= Fluxional molecule =

Molecules whose atoms interchange between symmetric positions

Fluxional (or non-rigid) molecules are molecules that undergo dynamics such that some or all of their nuclei interchange, or tunnel, between symmetrically equivalent positions. Because virtually all molecules are fluxional at some time scale, the term fluxional depends on the method used to assess the dynamics. A molecule is considered to be fluxional if its spectroscopic signature exhibits line-splitting, or line-broadening beyond that dictated by the Heisenberg uncertainty principle. When such is not observed to occur, the molecule is said to be semi-rigid. Longuet-Higgins introduced the use of permutation-inversion groups for the symmetry classification of the states of fluxional (or non-rigid) molecules.

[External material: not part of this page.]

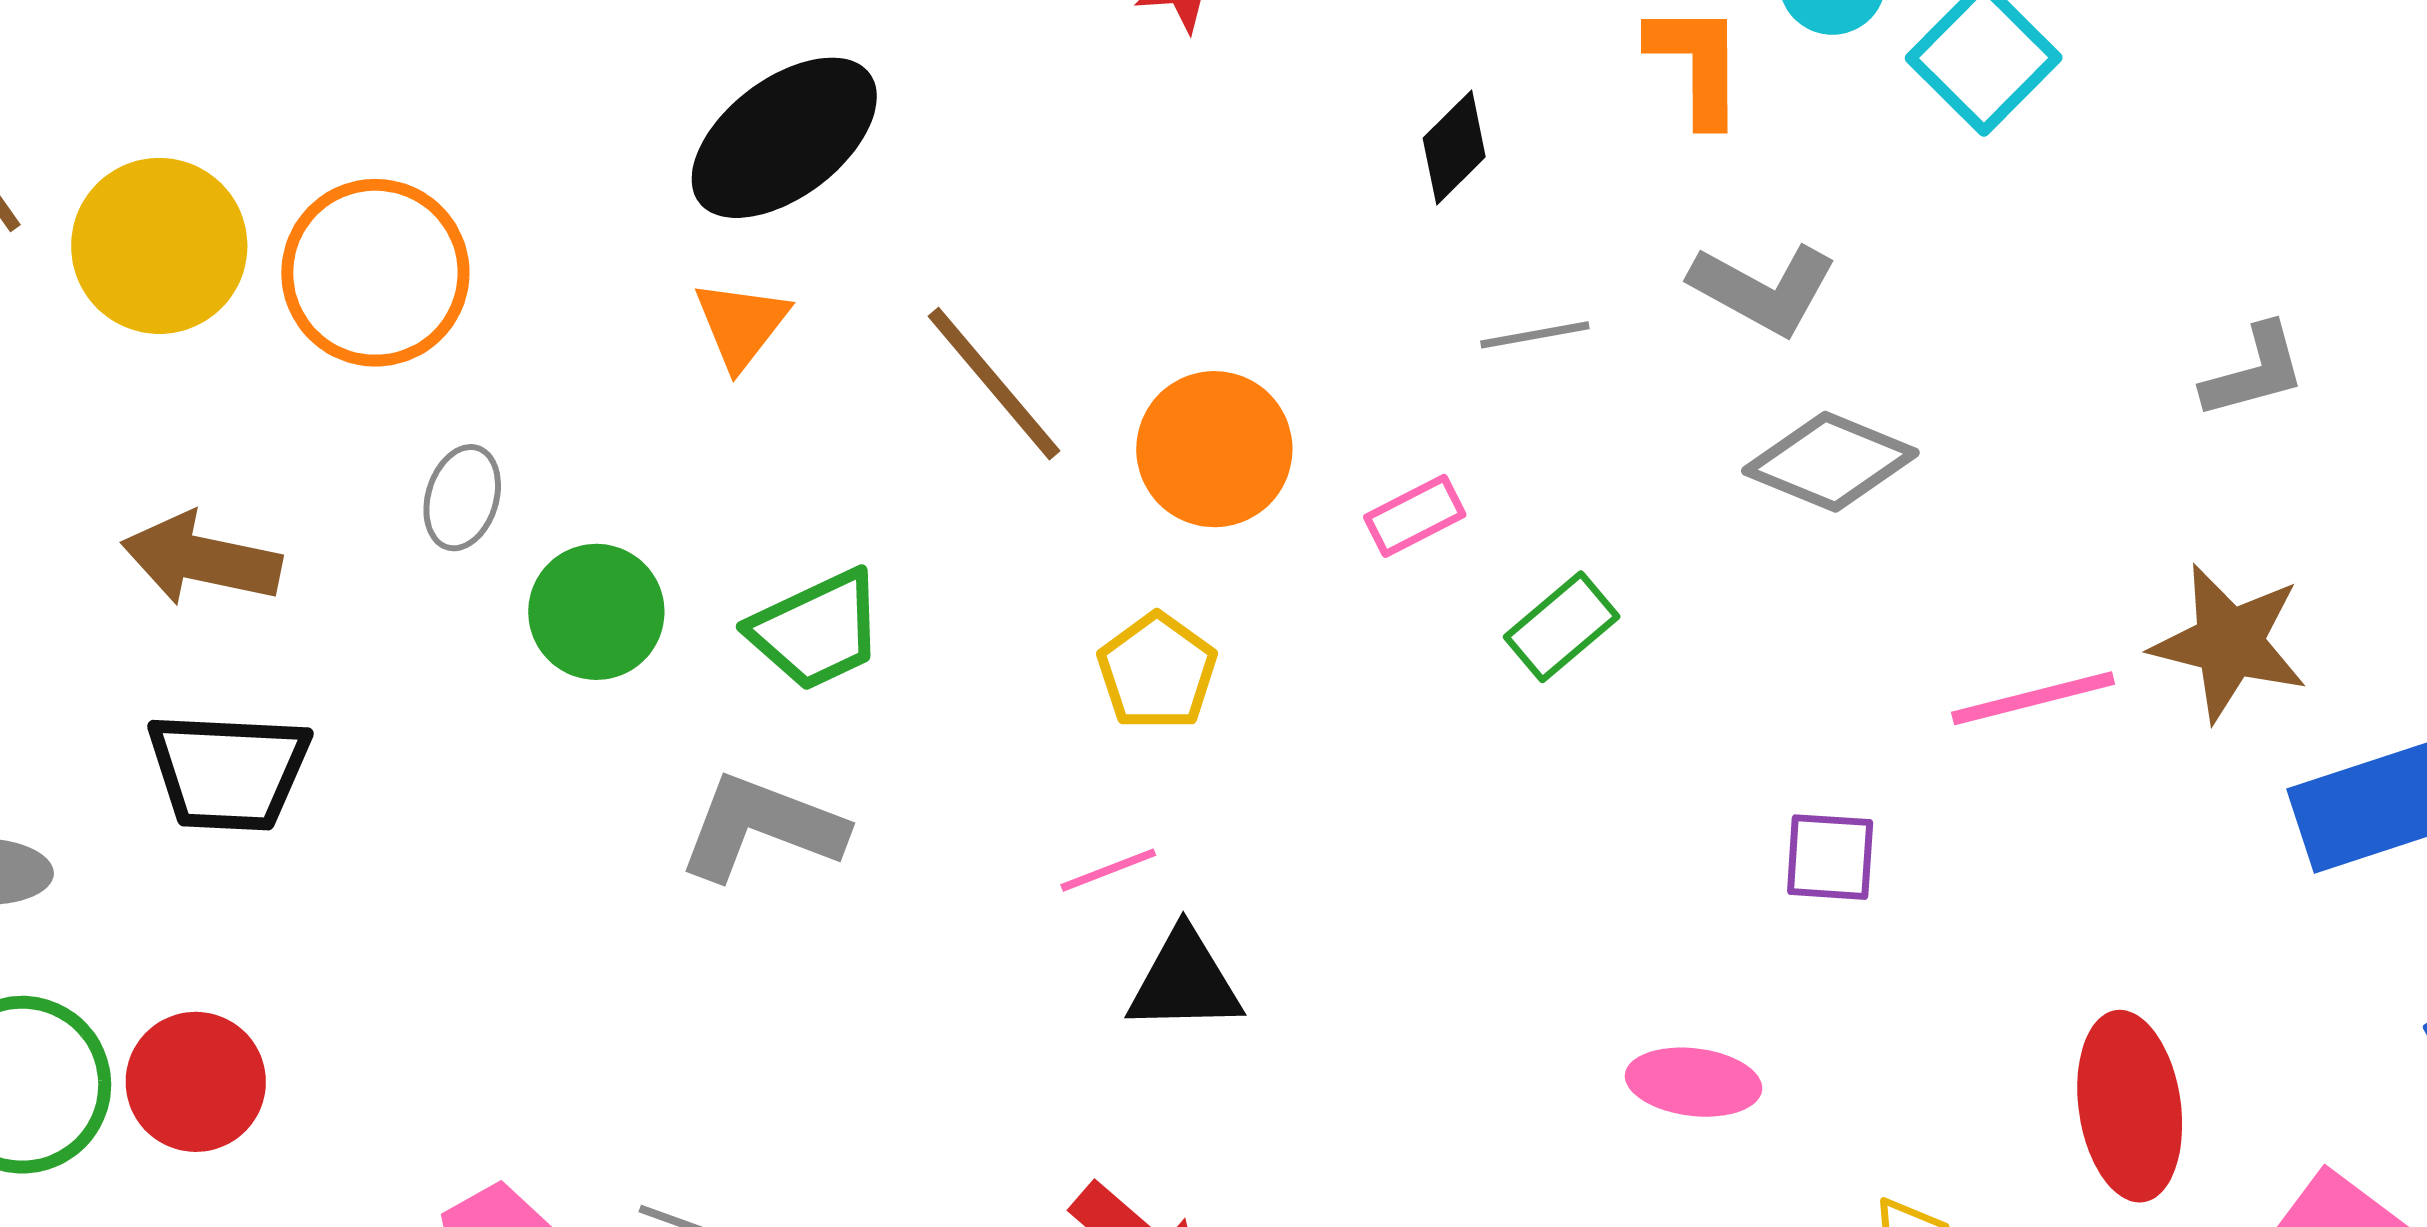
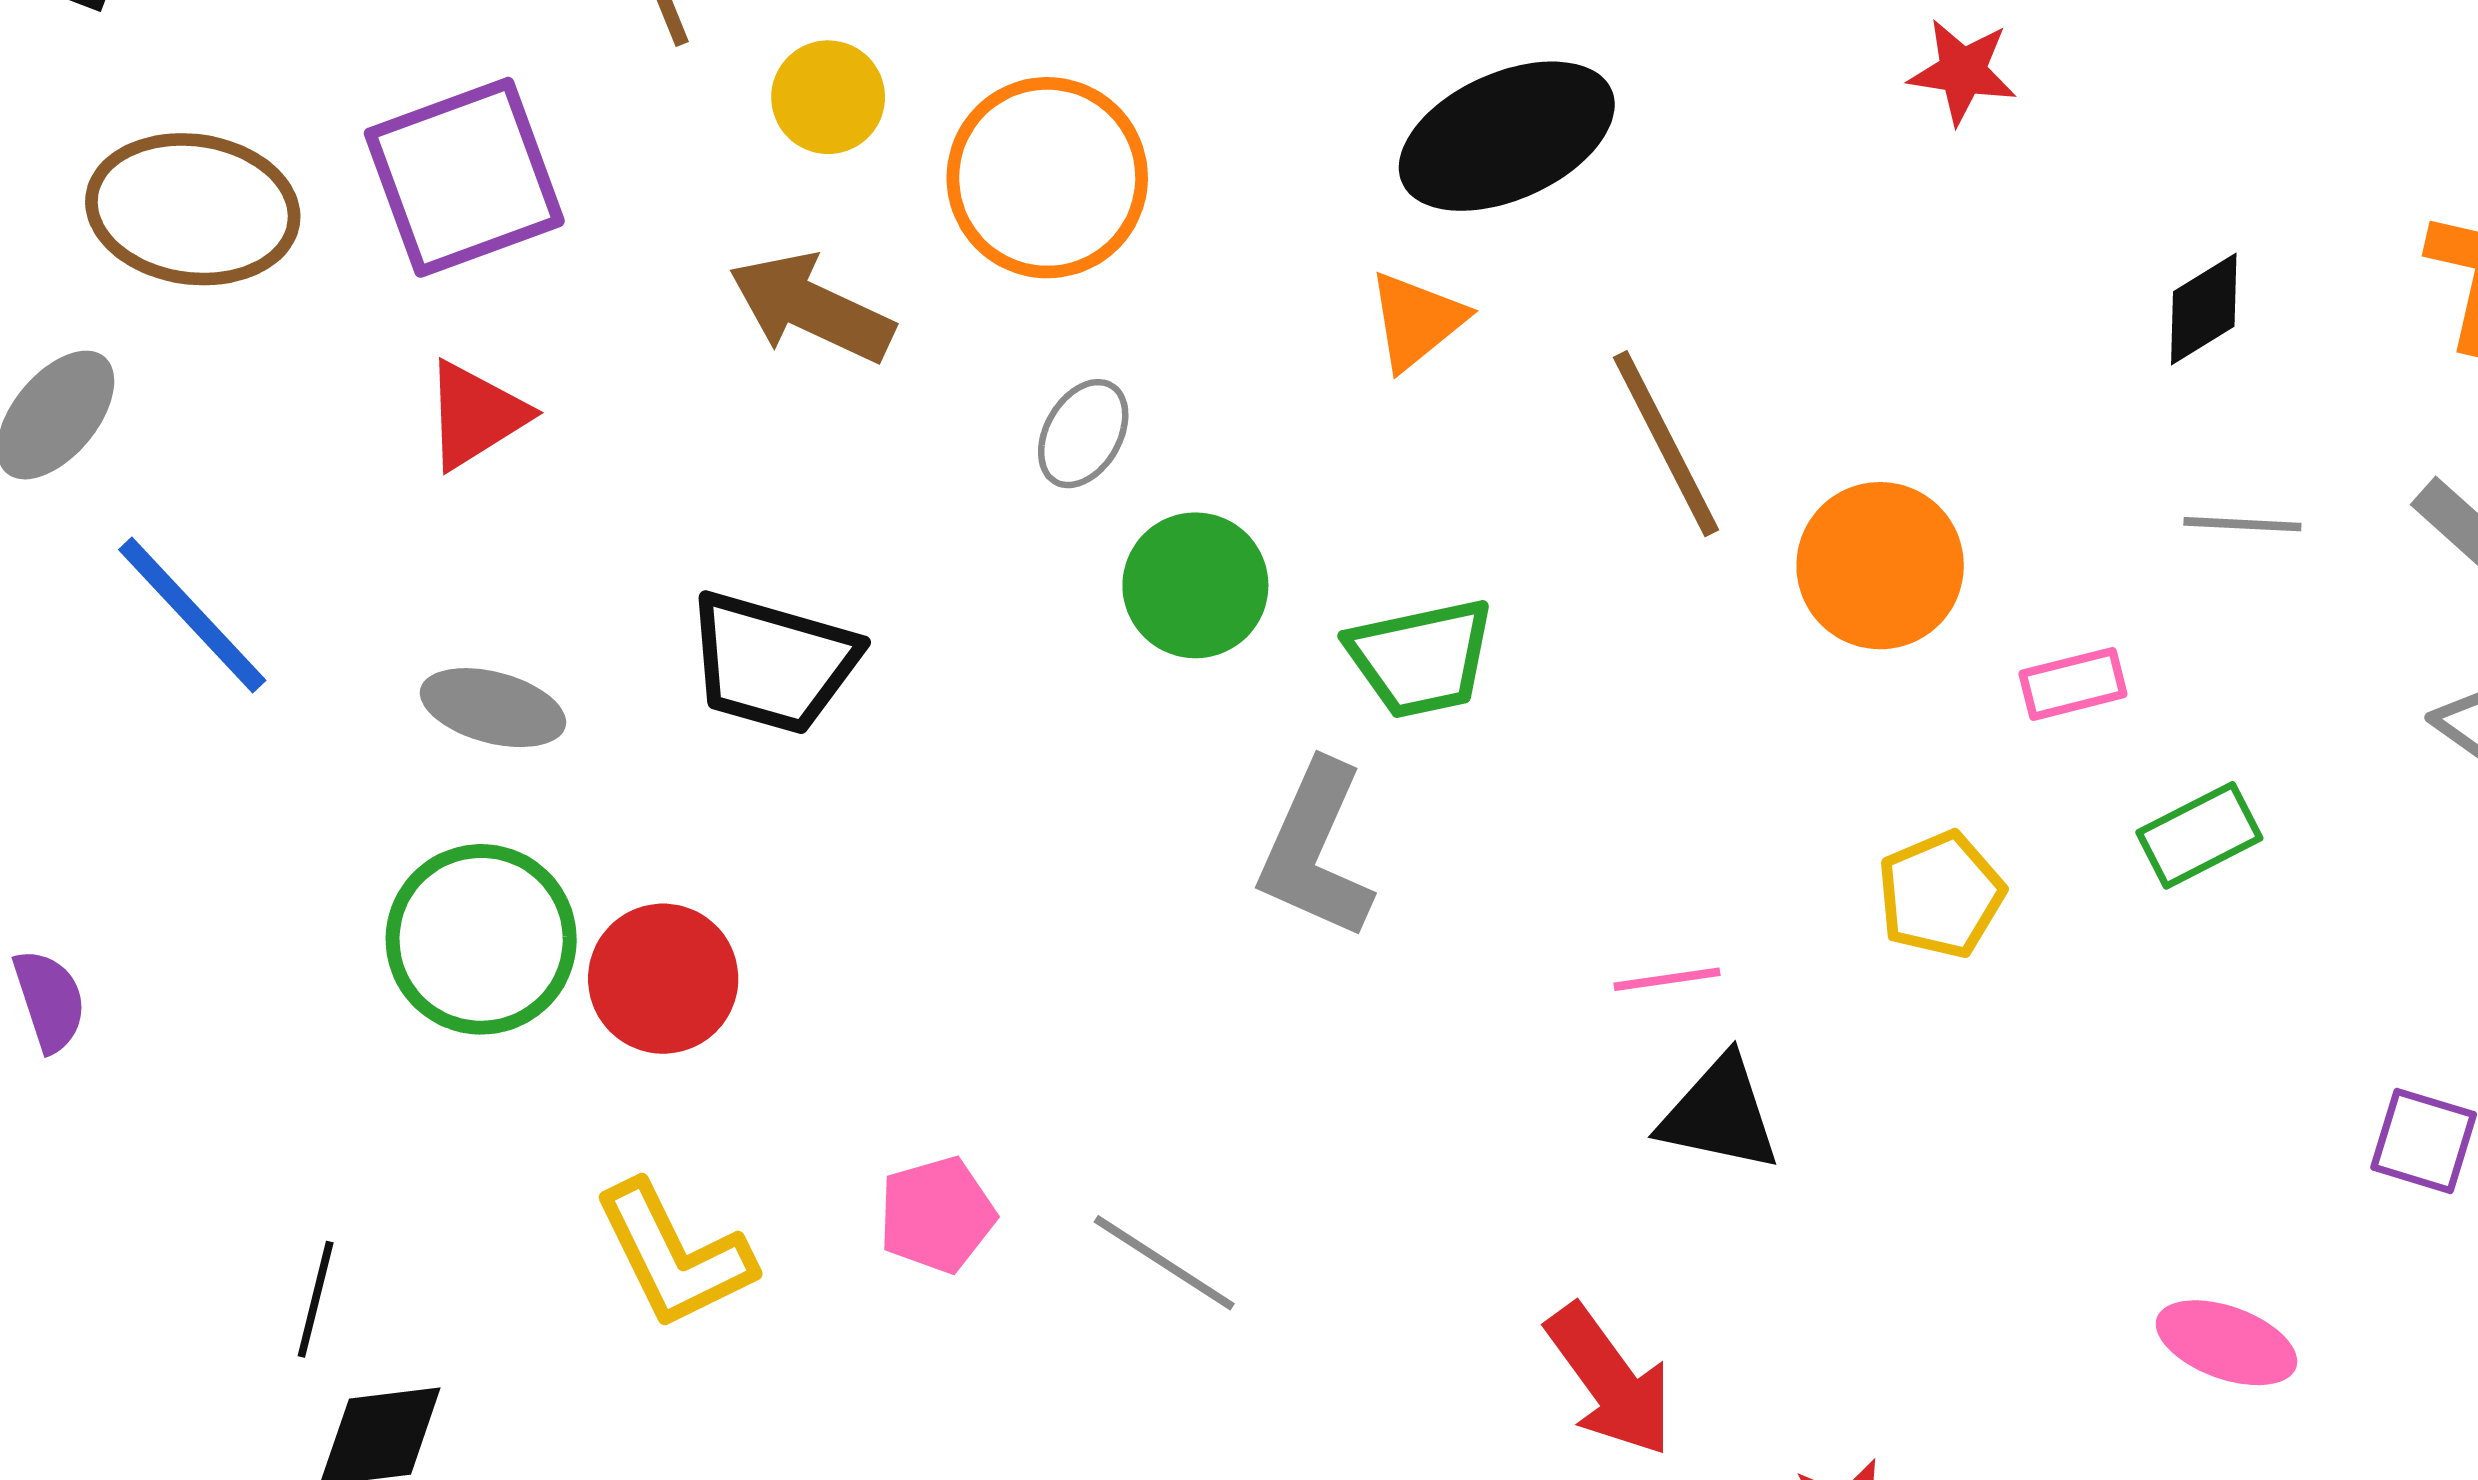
yellow circle: (159, 246) -> (828, 97), size x0.6
brown arrow: (201, 559) -> (811, 308), moved
yellow pentagon: (1157, 672) -> (1941, 895), moved
gray L-shape: (762, 827) -> (1316, 850), turned -100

A well-studied fluxional molecule is the methanium ion (protonated methane) CH_{5}^{+}. In this unusual species, whose IR spectrum has been experimentally observed and theoretically studied, the barriers to proton exchange are extremely low. On the other hand, the parent molecule CH_{4}, methane, is semi-rigid.

==Spectroscopic studies==
Many organometallic compounds exhibit fluxionality. Fluxionality is, however, pervasive.

===NMR spectroscopy===
Temperature dependent changes in the NMR spectra result from dynamics associated with the fluxional molecules when those dynamics proceed at rates comparable to the frequency differences observed by NMR. The experiment is called DNMR and typically involves recording spectra at various temperatures. In the ideal case, low temperature spectra can be assigned to the "slow exchange limit", whereas spectra recorded at higher temperatures correspond to molecules at "fast exchange limit". Typically, high temperature spectra are simpler than those recorded at low temperatures, since at high temperatures, equivalent sites are averaged out. Prior to the advent of DNMR, kinetics of reactions were measured on non-equilibrium mixtures, monitoring the approach to equilibrium.

Many molecular processes exhibit fluxionality that can be probed on the NMR time scale. Beyond the examples highlighted below, other classic examples include the Cope rearrangement in bullvalene and the chair inversion in cyclohexane.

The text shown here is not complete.